In 2000, he established Ritman Nursery/Primary School and Ritman College and also Ritman University.

After taking his seat in the Senate in June 1999, Essien was appointed to committees on Works & Housing, Communication, National Planning, Internal Affairs, Information and Tourism & Culture (vice chairman).
He was Deputy Chief Whip of the Senate in 1999.
In September 2002, he was a strong supporter of a bill to end the onshore / offshore dichotomy in oil revenue allocation, a change that would benefit Akwa Ibom State.

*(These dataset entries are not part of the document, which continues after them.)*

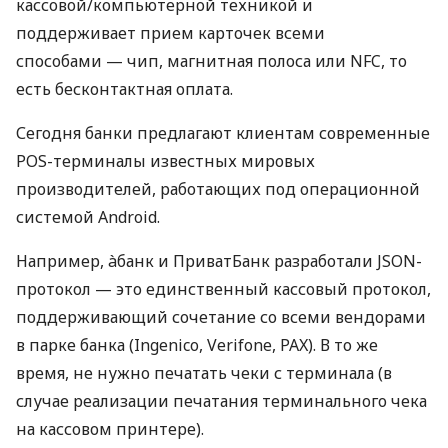
кассовой/компьютерной техникой и
поддерживает прием карточек всеми
способами — чип, магнитная полоса или NFC, то
есть бесконтактная оплата.
Сегодня банки предлагают клиентам современные
POS-терминалы известных мировых
производителей, работающих под операционной
системой Android.
Например, àбанк и ПриватБанк разработали JSON-
протокол — это единственный кассовый протокол,
поддерживающий сочетание со всеми вендорами
в парке банка (Ingenico, Verifone, PAX). В то же
время, не нужно печатать чеки с терминала (в
случае реализации печатания терминального чека
на кассовом принтере).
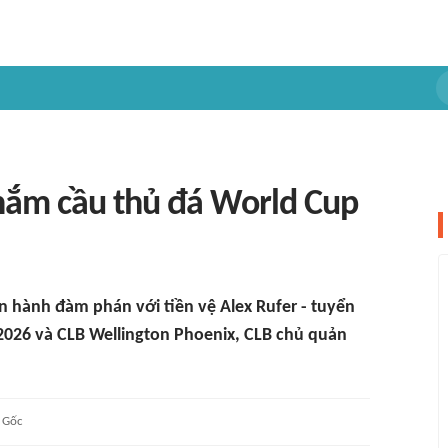
hắm cầu thủ đá World Cup
n hành đàm phán với tiền vệ Alex Rufer - tuyển
026 và CLB Wellington Phoenix, CLB chủ quản
Gốc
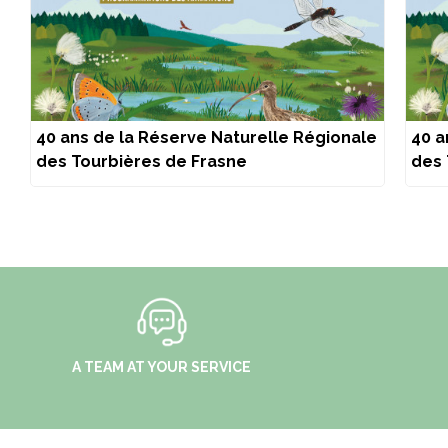
40 ans de la Réserve Naturelle Régionale
40 a
des Tourbières de Frasne
des 
A TEAM AT YOUR SERVICE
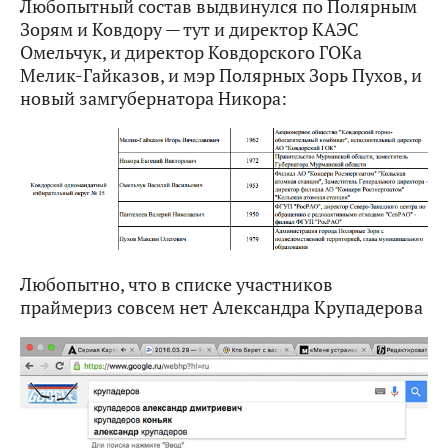
Любопытный состав выдвинулся по Полярным
Зорям и Ковдору — тут и директор КАЭС
Омельчук, и директор Ковдорского ГОКа
Мелик-Гайказов, и мэр Полярных Зорь Пухов, и
новый замгубернатора Никора:
Любопытно, что в списке участников
праймериз совсем нет Александра Крупадерова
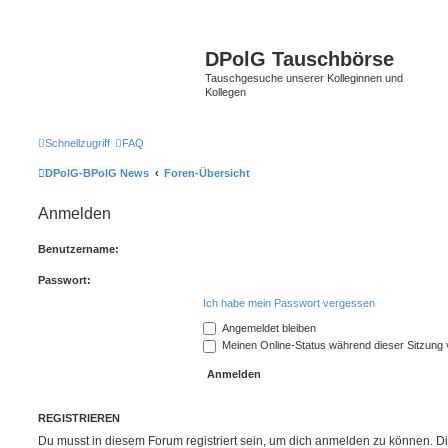
DPolG Tauschbörse
Tauschgesuche unserer Kolleginnen und
Kollegen
Schnellzugriff
FAQ
DPolG-BPolG News
Foren-Übersicht
Anmelden
Benutzername:
Passwort:
Ich habe mein Passwort vergessen
Angemeldet bleiben
Meinen Online-Status während dieser Sitzung
REGISTRIEREN
Du musst in diesem Forum registriert sein, um dich anmelden zu können. Di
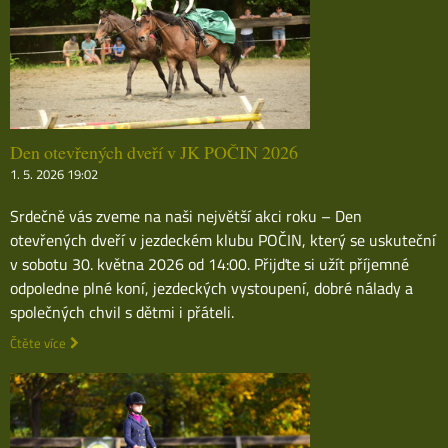
Den otevřených dveří v JK POČIN 2026
1. 5. 2026 19:02
Srdečně vás zveme na naši největší akci roku – Den
otevřených dveří v jezdeckém klubu POČIN, který se uskuteční
v sobotu 30. května 2026 od 14:00. Přijďte si užít příjemné
odpoledne plné koní, jezdeckých vystoupení, dobré nálady a
společných chvil s dětmi i přáteli.
Čtěte více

Essien was an aspirant to be a candidate in the 2007 elections for Governor of Akwa Ibom State.
As of 2010, he was a member of the PDP Board of Trustees.

References

Living people
Peoples Democratic Party members of the Senate (Nigeria)
People from Akwa Ibom State
Obafemi Awolowo University alumni
Carleton University alumni
20th-century Nigerian politicians
21st-century Nigerian politicians
Year of birth missing (living people)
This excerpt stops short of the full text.